The last instruction MMI will be implemented in the future to handle interrupt vectors into the extended 1+MiB memory area. They will work the same as the MMF or MMJ, but only trigger once an interrupt starts and changes the PC (program counter). Currently only interrupts within the normal $0000-$ffff address area of the 6502 are supported.

Since all these extended address modes require two opcodes to handle correctly, an interrupt occuring between the MMF/MMJ and the following instruction is handled by storing the MMF or MMJ vector into an internal stack. This stack can hold up to 256 entries so that several MMF and/or MMJ can be executed before the instruction that requires it is executed. For example:

MMF $0012
MMF $0013
LDA $A345
LDA $A345

Will load address $13345 first, then $12345 into the accumulator. The reason it does not load $12345 first is that the recurring MMF instruction will load the last values as the current memory bank pointer $13 (for the fetch), then after the first LDA, the previous memory bank pointer $12 is going to be taken from the internal stack and used by the second LDA.

For MMJ, the following is true:

MMJ $0012
MMJ $0013
JSR $A345
JSR $A345

The second jump vector $13 will be used by the first JSR, so that it jumps to address $13345. Then after return (through an RTS instruction), the second JSR will jump to $12345.

The MMS register lacks some control functions that will enable multiple fetches from/to the same memory bank. This will be implemented in the future. I am also looking into using opcode $44 to have an indirect MMF were high address is stored in ZP.

Known bugs:
- Currently one needs to put "JMP $A000" into memory location $B000. The reason for this is that the 6502 will increase the Program Counter from $AFFF into $B000 when that address is reached. For the same reason, any code that uses $xxxFFF must ensure that the instruction ends at $xxxFFF. This bug will be fixed in a future update so that no "JMP" is needed in $B000.
- Branching out of the current memory bank does not work. This will be fixed in the future, but requires an "internal" JMP that will not be visible on the software side. An extra 6 CPU cycles will result.

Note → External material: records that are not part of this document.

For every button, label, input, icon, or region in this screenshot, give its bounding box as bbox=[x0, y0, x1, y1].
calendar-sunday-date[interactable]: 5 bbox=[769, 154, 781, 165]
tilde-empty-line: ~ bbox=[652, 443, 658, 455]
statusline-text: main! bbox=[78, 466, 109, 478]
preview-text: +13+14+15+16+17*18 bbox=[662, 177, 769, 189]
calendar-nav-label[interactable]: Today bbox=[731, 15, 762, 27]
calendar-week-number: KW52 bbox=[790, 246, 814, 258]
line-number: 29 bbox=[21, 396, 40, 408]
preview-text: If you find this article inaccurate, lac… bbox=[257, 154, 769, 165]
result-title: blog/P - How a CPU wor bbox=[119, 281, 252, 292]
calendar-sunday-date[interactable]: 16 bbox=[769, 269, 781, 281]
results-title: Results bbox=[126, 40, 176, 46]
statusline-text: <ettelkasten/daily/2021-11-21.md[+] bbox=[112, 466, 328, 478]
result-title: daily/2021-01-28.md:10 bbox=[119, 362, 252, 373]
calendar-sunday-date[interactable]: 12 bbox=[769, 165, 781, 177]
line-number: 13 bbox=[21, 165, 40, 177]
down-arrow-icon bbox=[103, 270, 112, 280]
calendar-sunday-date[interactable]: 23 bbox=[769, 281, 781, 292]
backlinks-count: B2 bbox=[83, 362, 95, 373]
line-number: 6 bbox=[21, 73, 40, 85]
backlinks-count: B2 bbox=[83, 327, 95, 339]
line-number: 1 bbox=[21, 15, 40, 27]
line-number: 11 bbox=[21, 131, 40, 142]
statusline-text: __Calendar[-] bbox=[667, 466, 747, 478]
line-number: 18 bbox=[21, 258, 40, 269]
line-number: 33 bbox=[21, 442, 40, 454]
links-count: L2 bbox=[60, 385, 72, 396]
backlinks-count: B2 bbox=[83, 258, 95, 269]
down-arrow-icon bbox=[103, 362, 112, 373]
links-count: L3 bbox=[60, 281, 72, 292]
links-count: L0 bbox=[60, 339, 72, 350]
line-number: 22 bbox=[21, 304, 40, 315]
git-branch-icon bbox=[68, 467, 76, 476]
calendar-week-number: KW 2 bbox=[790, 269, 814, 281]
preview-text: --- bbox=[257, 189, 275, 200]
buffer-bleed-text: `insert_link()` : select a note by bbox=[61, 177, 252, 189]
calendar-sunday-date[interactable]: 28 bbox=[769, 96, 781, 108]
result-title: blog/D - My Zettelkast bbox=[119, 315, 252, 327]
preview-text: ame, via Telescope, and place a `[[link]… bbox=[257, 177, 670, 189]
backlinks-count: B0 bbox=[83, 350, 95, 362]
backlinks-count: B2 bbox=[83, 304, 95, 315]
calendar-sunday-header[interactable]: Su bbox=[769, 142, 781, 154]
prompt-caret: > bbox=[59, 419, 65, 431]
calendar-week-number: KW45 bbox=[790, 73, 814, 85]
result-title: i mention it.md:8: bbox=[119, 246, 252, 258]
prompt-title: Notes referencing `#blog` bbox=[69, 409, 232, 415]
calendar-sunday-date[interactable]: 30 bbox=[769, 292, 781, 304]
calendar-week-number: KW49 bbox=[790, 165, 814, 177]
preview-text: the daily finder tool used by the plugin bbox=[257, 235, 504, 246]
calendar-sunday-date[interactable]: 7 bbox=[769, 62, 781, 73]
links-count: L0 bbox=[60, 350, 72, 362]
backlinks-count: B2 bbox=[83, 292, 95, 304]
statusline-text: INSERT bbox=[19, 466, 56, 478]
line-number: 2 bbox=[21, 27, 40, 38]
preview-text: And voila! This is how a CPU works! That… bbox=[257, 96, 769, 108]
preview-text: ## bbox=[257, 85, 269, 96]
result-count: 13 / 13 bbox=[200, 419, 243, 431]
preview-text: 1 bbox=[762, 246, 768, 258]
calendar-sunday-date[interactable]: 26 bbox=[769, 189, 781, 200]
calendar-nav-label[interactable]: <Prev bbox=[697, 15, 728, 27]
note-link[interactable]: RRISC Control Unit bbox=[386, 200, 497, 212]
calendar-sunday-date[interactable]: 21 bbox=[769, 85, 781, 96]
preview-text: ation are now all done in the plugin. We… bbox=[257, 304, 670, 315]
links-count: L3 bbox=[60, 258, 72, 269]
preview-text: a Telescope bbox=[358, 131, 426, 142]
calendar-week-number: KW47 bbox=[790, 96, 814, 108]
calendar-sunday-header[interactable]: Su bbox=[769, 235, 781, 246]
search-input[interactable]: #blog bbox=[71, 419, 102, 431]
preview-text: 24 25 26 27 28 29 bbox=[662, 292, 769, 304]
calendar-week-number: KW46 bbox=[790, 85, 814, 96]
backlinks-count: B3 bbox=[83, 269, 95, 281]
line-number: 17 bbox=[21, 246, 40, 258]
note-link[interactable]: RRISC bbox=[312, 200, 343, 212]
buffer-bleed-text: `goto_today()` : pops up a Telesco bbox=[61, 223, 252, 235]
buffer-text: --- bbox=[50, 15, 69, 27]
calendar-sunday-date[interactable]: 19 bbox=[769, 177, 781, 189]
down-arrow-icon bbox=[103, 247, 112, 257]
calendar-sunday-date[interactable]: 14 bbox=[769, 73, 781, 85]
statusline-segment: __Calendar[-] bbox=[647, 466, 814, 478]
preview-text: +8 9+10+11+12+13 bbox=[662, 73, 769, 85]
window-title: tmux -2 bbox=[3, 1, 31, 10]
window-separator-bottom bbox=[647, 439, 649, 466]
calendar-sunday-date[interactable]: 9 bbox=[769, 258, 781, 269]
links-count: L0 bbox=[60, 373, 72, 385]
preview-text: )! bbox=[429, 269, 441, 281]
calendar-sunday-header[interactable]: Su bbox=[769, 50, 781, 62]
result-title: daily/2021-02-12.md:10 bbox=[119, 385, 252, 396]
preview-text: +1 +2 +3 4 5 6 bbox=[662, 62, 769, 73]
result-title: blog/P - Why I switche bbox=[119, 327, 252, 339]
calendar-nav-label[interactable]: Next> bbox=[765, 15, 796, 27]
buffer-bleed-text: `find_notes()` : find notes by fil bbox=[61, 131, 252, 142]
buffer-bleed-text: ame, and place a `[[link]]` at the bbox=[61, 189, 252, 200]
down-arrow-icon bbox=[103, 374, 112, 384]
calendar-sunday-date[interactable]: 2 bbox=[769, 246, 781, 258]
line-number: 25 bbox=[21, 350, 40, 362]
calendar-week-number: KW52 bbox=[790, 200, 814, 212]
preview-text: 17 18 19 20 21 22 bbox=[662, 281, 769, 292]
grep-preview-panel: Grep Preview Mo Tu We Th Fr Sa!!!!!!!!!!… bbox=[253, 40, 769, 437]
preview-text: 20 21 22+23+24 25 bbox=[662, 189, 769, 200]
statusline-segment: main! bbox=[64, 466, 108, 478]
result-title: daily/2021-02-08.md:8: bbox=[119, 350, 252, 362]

I am not going to publish the code yet since its part of a larger Verilog module. But I hope to eventually offer it as stand-alone and as a small CPLD with a memory chip to plug into a socket between a 6502 and its board. The code will then become public domain so that others may enjoy it as well. With all the large MPUs out there, 8-bit code still takes the least space and with more memory may become even more useful in the future.

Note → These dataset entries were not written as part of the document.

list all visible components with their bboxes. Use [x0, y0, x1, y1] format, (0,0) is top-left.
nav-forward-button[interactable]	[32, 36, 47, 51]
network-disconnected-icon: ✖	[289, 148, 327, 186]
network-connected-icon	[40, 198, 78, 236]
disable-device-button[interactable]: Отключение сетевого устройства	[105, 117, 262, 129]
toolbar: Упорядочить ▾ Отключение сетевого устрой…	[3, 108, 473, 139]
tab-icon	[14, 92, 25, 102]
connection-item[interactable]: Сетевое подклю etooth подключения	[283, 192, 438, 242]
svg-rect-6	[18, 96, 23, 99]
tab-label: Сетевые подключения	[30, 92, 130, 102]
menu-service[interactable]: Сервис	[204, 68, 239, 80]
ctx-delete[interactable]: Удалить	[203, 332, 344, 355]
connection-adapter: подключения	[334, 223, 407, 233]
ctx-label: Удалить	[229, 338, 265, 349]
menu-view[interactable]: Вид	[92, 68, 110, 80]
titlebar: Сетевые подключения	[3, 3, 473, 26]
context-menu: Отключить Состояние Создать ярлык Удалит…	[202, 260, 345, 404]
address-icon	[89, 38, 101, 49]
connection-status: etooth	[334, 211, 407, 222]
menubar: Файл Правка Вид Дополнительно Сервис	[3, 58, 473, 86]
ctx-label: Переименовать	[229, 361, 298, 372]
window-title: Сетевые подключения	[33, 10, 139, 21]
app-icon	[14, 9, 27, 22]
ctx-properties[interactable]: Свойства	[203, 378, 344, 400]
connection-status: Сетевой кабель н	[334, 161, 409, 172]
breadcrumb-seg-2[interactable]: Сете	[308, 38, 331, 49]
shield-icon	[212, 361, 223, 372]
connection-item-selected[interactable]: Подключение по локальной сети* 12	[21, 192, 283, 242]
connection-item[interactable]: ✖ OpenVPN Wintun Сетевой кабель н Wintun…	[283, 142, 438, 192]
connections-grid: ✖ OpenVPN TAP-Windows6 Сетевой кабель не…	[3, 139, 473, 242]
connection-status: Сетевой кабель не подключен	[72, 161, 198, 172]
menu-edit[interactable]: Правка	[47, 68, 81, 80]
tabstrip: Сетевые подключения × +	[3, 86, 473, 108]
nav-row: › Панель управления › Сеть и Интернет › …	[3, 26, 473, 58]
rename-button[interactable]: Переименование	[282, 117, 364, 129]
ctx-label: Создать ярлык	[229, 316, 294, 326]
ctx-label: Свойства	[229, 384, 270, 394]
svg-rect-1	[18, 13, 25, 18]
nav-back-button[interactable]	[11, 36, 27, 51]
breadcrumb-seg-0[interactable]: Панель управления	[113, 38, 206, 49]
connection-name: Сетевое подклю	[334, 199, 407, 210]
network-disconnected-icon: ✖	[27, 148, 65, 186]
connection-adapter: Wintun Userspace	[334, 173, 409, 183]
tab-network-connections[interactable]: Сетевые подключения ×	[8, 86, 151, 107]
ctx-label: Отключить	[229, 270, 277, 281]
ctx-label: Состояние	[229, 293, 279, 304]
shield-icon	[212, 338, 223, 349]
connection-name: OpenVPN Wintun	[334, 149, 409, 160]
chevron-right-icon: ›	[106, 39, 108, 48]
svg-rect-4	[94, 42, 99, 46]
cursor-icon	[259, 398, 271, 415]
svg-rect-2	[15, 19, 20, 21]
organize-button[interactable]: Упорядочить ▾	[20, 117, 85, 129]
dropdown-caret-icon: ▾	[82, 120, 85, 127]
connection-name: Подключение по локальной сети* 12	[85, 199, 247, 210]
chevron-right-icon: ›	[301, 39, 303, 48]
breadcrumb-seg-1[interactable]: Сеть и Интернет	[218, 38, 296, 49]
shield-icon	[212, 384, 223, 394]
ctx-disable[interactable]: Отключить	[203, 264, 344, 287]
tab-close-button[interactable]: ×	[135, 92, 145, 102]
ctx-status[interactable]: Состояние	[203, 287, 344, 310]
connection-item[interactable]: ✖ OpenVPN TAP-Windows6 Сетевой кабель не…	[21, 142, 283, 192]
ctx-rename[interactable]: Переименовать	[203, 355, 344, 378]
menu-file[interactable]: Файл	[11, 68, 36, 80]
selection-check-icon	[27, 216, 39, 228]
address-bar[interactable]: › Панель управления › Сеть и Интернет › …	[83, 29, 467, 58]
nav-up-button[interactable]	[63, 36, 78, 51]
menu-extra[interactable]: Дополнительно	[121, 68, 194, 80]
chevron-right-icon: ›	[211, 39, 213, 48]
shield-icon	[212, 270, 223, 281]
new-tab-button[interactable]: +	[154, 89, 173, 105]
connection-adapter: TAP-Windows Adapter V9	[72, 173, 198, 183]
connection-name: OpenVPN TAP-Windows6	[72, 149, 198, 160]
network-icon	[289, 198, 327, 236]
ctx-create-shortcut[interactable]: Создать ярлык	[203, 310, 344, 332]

Thankyou for a rather clear explanation. I must confess that I have not paid much attention to this topic until now. This seems to be well thought out, including about what happens when an interrupt hits during an MMx instruction. Have you tried writing any extensive code examples yet to see if any surprises (pleasant or unpleasant) pop up? It is good news that you plan to provide pre-programmed CPLDs for it, and make the Verilog code public domain.

_________________
http://WilsonMinesCo.com/ lots of 6502 resources
The "second front page" is http://wilsonminesco.com/links.html .
What's an additional VIA among friends, anyhow?

Thanks kakemoms. Is it always the A block or could one use any 4k block?